AIM OF THE TASK: The first line of the entries and each line after it, through the one that contains "Potato Dumplings No", are to be duplicated exactly; no picture belongs in the copy.
Top of TASK MATERIAL
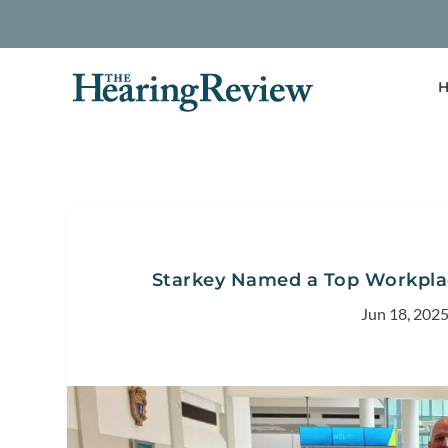
H
Starkey Named a Top Workplac
Jun 18, 202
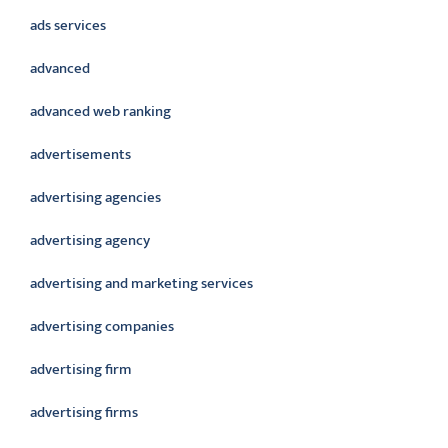
ads services
advanced
advanced web ranking
advertisements
advertising agencies
advertising agency
advertising and marketing services
advertising companies
advertising firm
advertising firms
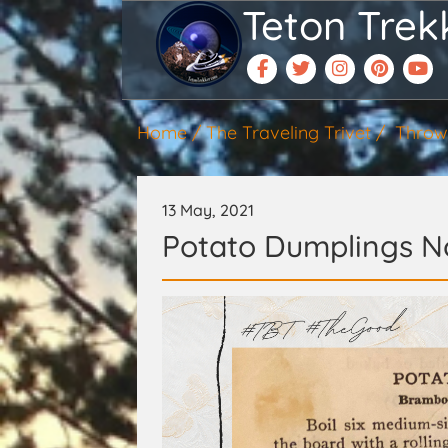
Teton Trek
Home
The Traveling Trivet
Throw
13 May, 2021
Potato Dumplings No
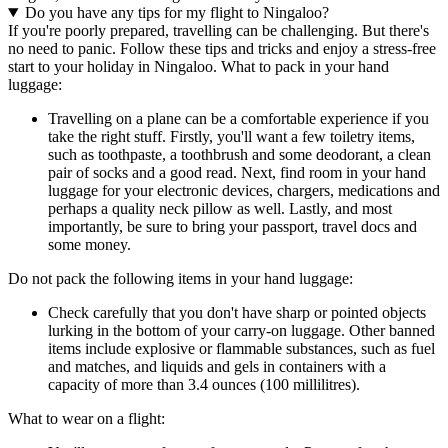
Do you have any tips for my flight to Ningaloo?
If you're poorly prepared, travelling can be challenging. But there's
no need to panic. Follow these tips and tricks and enjoy a stress-free
start to your holiday in Ningaloo. What to pack in your hand
luggage:
Travelling on a plane can be a comfortable experience if you
take the right stuff. Firstly, you'll want a few toiletry items,
such as toothpaste, a toothbrush and some deodorant, a clean
pair of socks and a good read. Next, find room in your hand
luggage for your electronic devices, chargers, medications and
perhaps a quality neck pillow as well. Lastly, and most
importantly, be sure to bring your passport, travel docs and
some money.
Do not pack the following items in your hand luggage:
Check carefully that you don't have sharp or pointed objects
lurking in the bottom of your carry-on luggage. Other banned
items include explosive or flammable substances, such as fuel
and matches, and liquids and gels in containers with a
capacity of more than 3.4 ounces (100 millilitres).
What to wear on a flight:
Bottom of TASK MATERIAL
OUTPUT FOR THIS EXERCISE:
H
Starkey Named a Top Workplac
Jun 18, 202
ads services
advanced
advanced web ranking
advertisements
advertising agencies
advertising agency
advertising and marketing services
advertising companies
advertising firm
advertising firms
Teton Trek
Home
The Traveling Trivet
Throw
13 May, 2021
Potato Dumplings No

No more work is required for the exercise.